Average pediatric intensive care admissions were similar in Q1 2017 and 2019 before the COVID-19 pandemic and Q1 2020 during the pandemic (23,197 vs. 22,895 admissions per quarter). During the pandemic (20,157 vs. 13,627 admissions per quarter) there was a 32% decrease in pediatric intensive care admissions from the second quarter of the pre-COVID-19 years through the second quarter of 2020.

In the second quarter of 2017 and 2019 and in the second quarter of 2020, asthma (1,327 vs. 241 patients) and bronchiolitis (1,299 vs. 121 patients) showed the largest decreases in pediatric intensive care stays (P <0.001).
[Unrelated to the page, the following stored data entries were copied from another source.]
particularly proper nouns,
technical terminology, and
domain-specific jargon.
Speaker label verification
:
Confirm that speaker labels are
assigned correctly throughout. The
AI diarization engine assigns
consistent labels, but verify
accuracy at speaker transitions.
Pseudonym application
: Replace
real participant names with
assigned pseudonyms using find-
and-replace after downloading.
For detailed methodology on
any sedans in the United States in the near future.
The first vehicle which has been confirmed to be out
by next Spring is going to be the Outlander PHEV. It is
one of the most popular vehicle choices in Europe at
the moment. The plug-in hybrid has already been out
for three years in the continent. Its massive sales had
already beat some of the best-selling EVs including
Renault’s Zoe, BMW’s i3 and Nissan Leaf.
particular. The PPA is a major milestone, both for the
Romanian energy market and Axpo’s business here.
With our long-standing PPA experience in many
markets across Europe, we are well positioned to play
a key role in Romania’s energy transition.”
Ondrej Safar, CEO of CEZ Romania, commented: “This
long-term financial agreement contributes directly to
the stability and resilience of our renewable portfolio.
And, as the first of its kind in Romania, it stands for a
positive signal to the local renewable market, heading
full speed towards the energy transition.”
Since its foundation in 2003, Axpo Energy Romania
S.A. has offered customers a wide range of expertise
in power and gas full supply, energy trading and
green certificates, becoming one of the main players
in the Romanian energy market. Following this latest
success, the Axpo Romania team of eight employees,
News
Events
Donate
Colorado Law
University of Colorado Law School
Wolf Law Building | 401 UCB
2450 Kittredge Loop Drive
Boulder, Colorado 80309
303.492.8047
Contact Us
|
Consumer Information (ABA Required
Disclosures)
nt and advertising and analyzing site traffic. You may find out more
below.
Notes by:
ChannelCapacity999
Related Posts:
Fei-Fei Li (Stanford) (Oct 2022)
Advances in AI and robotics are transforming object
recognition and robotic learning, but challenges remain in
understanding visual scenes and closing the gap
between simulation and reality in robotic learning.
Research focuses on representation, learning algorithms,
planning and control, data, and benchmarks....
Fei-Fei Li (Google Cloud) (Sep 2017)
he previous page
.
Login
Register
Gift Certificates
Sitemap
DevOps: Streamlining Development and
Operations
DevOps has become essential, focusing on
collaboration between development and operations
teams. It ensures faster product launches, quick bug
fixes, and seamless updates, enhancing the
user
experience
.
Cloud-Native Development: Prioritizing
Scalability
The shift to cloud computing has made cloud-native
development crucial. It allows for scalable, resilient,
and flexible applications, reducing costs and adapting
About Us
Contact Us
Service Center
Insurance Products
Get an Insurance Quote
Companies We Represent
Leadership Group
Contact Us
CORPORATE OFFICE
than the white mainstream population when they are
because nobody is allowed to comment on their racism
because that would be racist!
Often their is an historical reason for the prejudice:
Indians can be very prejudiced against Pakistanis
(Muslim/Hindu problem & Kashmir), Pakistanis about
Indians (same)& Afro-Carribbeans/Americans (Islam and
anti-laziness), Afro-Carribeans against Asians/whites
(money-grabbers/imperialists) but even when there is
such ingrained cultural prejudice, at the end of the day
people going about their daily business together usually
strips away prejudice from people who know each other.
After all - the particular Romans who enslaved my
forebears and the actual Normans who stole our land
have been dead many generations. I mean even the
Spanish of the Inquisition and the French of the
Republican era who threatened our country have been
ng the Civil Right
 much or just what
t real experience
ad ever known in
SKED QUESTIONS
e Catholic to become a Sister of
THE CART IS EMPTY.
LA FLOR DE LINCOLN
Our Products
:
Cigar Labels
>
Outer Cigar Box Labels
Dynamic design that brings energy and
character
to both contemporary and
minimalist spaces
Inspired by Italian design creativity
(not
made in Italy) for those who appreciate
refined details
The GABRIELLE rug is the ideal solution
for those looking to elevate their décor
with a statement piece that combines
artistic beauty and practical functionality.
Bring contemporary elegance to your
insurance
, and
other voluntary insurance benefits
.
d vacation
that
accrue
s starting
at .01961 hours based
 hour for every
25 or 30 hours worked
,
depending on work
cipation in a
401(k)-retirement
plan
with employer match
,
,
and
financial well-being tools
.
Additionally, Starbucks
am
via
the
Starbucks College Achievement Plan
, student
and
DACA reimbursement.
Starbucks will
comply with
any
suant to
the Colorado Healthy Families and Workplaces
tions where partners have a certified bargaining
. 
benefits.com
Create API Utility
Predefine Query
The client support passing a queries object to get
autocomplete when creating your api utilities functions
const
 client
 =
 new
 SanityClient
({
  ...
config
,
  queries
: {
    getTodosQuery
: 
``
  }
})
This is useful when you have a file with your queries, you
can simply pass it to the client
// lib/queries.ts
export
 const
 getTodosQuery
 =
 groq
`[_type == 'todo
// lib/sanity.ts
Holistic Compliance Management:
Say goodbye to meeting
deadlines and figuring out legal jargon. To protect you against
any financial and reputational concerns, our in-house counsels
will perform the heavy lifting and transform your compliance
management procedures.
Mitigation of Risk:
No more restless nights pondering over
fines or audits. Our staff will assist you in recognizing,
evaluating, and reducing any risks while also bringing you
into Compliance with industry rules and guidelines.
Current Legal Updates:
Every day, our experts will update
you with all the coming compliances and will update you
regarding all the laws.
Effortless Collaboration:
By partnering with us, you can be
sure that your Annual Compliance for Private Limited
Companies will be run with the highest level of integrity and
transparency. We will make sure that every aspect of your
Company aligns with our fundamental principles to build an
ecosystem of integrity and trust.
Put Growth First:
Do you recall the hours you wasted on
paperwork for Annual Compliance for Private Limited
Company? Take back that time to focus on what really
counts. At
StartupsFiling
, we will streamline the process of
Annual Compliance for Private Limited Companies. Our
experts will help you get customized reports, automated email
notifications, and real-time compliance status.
From the second quarter of 2017 and 2019 and the second quarter of 2020, researchers observed an increase in children who required intubation (4,191 vs. 4,739), diabetes admissions (1,033 vs 1,276), and intoxication / ingestion (856 vs 946) ); however, the total number of children who required intubation decreased (4,191 vs. 2,920).

Compared to Q2 2017 and 2019, the disease severity-adjusted odds for ICU mortality for pediatric ICU patients increased in Q2 2020 in the multivariable model (OR = 1.17; 95% CI, 1-1.36; P. =. 047).

“The disproportionate effects on certain medical conditions offer unique insights into the causal factors underlying critical illness in children and should be further explored,” the researchers wrote. “Pending external validation, the observed increase in mortality risk warrants consideration to avoid indirect harm to children from this pandemic, which mainly affects adults.”